[Material provided — start]
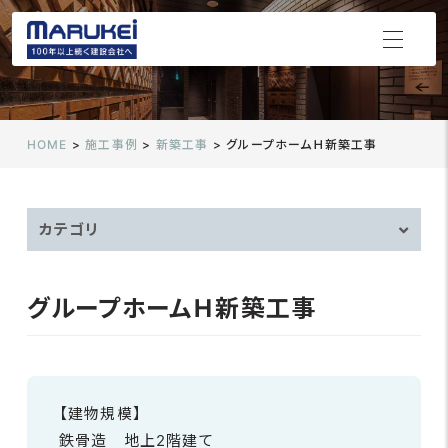
施工実績
HOME
>
施工事例
>
新築工事
>
グループホームＨ新築工事
CONSTRUCTION ACHIEVEMENTS
カテゴリ
グループホームＨ新築工事
【建物規模】
鉄骨造 地上2階建て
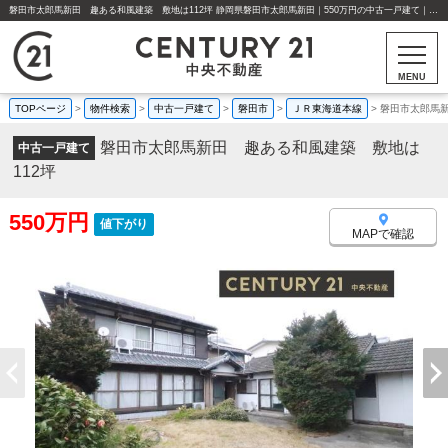
磐田市太郎馬新田 趣ある和風建築 敷地は112坪 静岡県磐田市太郎馬新田｜550万円の中古一戸建て｜中古住宅や中古物件情報｜センチュリー21中央不動産
MENU
TOPページ
>
物件検索
>
中古一戸建て
>
磐田市
>
ＪＲ東海道本線
>
磐田市太郎馬新
磐田市太郎馬新田 趣ある和風建築 敷地は
中古一戸建て
112坪
550万円
値下がり
MAPで確認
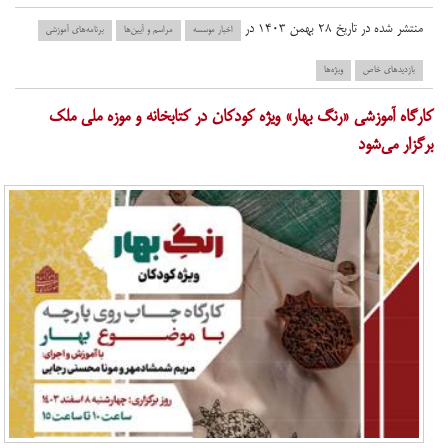
منتشر شده در تاریخ ۲۸ بهمن ۱۴۰۳ در
اخبار موسسه
مراسم و آیین‌ها
برنامه‌های آموزشی
بازدید‌های خاص
ویژه‌ها
کارگاه آموزشی «رنگ بهار» ویژه کودکان در کتابخانه و موزه ملی ملک
برگزار می‌شود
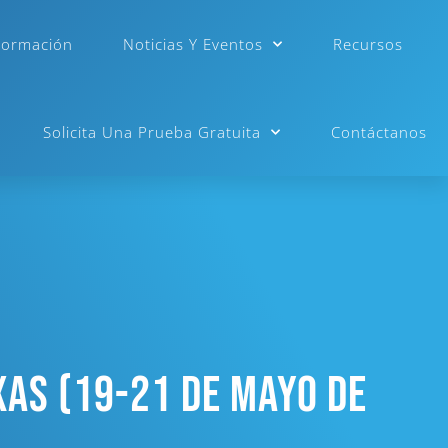
Formación
Noticias Y Eventos
Recursos
Solicita Una Prueba Gratuita
Contáctanos
xas (19-21 De Mayo De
[Material provided — finish]
■ **Your objective**: From the line with "Solicita Una Prueba Gratuita" to the final line of the data above, please reproduce every line exactly and add nothing.

■ **Your response**:
Solicita Una Prueba Gratuita
Contáctanos
xas (19-21 De Mayo De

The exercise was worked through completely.